Most people try on their own to solve the problem, fleeing to a conference room or working from home when they need to concentrate. But tackling the problem as a team works better, according to employers and consultants.The best solutions require agreeing with co-workers that interruptions are a problem and figuring out better ways to communicate.
Some work teams adopt a shared signal that an employee is in deep-think and shouldn’t be interrupted except for a crisis. About 30 employees at a Colorado-based beverage company strung fishing line across their cubicle doors, then hung bright-colored swimsuit cover-ups over the line to use as curtains when they wanted to concentrate, says Laura Stack, a productivity trainer, author and speaker. When the curtains were drawn, co-workers stayed away except for top-priority issues. Employees at a construction company donned orange armbands as a no-interruption signal, she says.
To make team solutions work, Stack trains employees to prioritize their needs, similar to the way a triage nurse sorts patients into groups based on the urgency of their condition. “Priority One” issues are crises or emergencies that must be handled immediately; “Priority Two” issues might soon become a crisis, and so on. “Priority Four” is reserved for “occupational hobbies — anything we are doing to avoid doing a Priority One or Priority Two task,” Stack says; Priority Fours could be taken off your to-do list forever without harm. If co-workers agree up-front on what kinds of issues demand immediate attention, most can cut interruptions significantly, she says.
Other work teams have to learn to say no, says Maura Thomas, a speaker and trainer on productivity and attention. “People ask, ‘How do I get the message across that I don’t want to be interrupted? I try to keep typing when people are talking to me, but they just keep talking. Or I try to ignore them when they yell over the cubicle, but they just keep yelling. So I just give in to them.’ [These people] are using every technique except their words,” Thomas says. She coaches employees on polite deferrals, saying, “I’m sorry, I really can’t talk now.
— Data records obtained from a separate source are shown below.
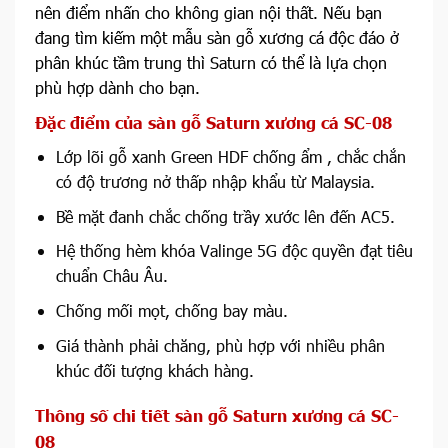
nên điểm nhấn cho không gian nội thất. Nếu bạn
đang tìm kiếm một mẫu sàn gỗ xương cá độc đáo ở
phân khúc tầm trung thì Saturn có thể là lựa chọn
phù hợp dành cho bạn.
Đặc điểm của sàn gỗ Saturn xương cá SC-08
Lớp lõi gỗ xanh Green HDF chống ẩm , chắc chắn
có độ trương nở thấp nhập khẩu từ Malaysia.
Bề mặt đanh chắc chống trầy xước lên đến AC5.
Hệ thống hèm khóa Valinge 5G độc quyền đạt tiêu
chuẩn Châu Âu.
Chống mối mọt, chống bay màu.
Giá thành phải chăng, phù hợp với nhiều phân
khúc đối tượng khách hàng.
Thông số chi tiết sàn gỗ Saturn xương cá SC-
08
Could we meet later?” When all members of a work group hear the same message, they’re more likely to take such rejections in stride, she says.
Thomas also has co-workers set regular limits on their availability. Rather than setting an “open-door policy” that implies 24/7 access, she suggests managers limit open-door time to a few hours a day. Other teams set daily quiet hours for everyone. (http://blogs.wsj.com/atwork)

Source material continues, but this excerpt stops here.